Extended reasoning...

What the bug is

The new cfml-engines.mdx page is positioned as engine-selection guidance — its TL;DR matrix marks Adobe CF 2023/2025 and BoxLang as "Production-supported? Yes", and line 21 backs that claim up with a CI-gating story:

The framework's CI matrix (.github/workflows/compat-matrix.yml) runs every release against Lucee 6, Lucee 7, Adobe CF 2023, Adobe CF 2025, and BoxLang on each release. Engine support is hard-gated.

And in the BoxLang section:

Wheels' BoxLang compatibility is verified per release in the same CI matrix as Lucee and Adobe CF.

Both sentences are factually wrong, and the workflow file they cite says so explicitly.

Step-by-step proof against .github/workflows/compat-matrix.yml

  1. The workflow self-describes as informational. Lines 1–2 read: # Compatibility matrix: runs all engines x databases on a weekly schedule and on manual dispatch. / # Non-blocking — informational only. This is the file's own header comment.
  2. Triggers are weekly cron + manual only. The on: block (lines 5–9) is schedule: - cron: '0 2 * * 0' (Sunday 02:00 UTC) plus workflow_dispatch. There is no release:, push: tags:, pull_request:, or workflow_run: trigger. The matrix does not run on release at all.
  3. Failures are explicitly suppressed. Line 18: continue-on-error: true. Line 20: fail-fast: false. A failing Adobe CF or BoxLang job does not fail the workflow and does not cancel sibling jobs — the antithesis of "hard-gated".
  4. The actual release/PR pipelines run a single engine. pr.yml line 31 names the test job "Lucee 7 + SQLite (LuCLI)"; snapshot.yml does the same; release.yml contains zero references to adobe, boxlang, lucee6, or cfengine. Adobe CF and BoxLang are not part of any release-blocking gate.

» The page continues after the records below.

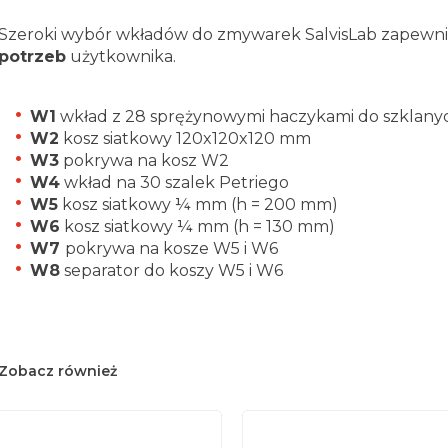
Szeroki wybór wkładów do zmywarek SalvisLab zapewn
potrzeb
użytkownika.
W1
wkład z 28 sprężynowymi haczykami do szklanyc
W2
kosz siatkowy 120x120x120 mm
W3
pokrywa na kosz W2
W4
wkład na 30 szalek Petriego
W5
kosz siatkowy ¼ mm (h = 200 mm)
W6
kosz siatkowy ¼ mm (h = 130 mm)
W7
pokrywa na kosze W5 i W6
W8
separator do koszy W5 i W6
Zobacz również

So a reader trusting line 21 — "every release is gated against my engine, so my engine is safe" — is being misled. Adobe CF and BoxLang are tested informationally, weekly, with failures suppressed, not gated.

Why this is normal severity, not nit

The page's stated purpose is engine selection (it has a literal "Pick an engine" section and a "Production-supported?" column in the TL;DR). The CI-gating claim is the load-bearing justification for marking Adobe CF and BoxLang as production-supported. Misrepresenting that gating on the page whose entire job is to advise production engine choice is materially misleading, not stylistic.

Addressing the duplicate-claim refutation

A separate bug flagged the redundant "every release ... on each release" wording on the same line as a nit. The refuting verifier was correct that fixing the factual claim (rewriting to "runs weekly across …") removes the redundancy for free, so I am folding that observation into this single comment rather than filing it twice.

How to fix

In web/sites/guides/src/content/docs/v4-0-0-snapshot/start-here/cfml-engines.mdx:

  • Line 21: replace "runs every release against Lucee 6, Lucee 7, Adobe CF 2023, Adobe CF 2025, and BoxLang on each release. Engine support is hard-gated." with something like "runs weekly across Lucee 6, Lucee 7, Adobe CF 2023, Adobe CF 2025, and BoxLang. Note that this matrix is informational only — the release pipeline itself runs against Lucee 7 + SQLite."
  • BoxLang section: change "verified per release" to "exercised weekly" (or similar).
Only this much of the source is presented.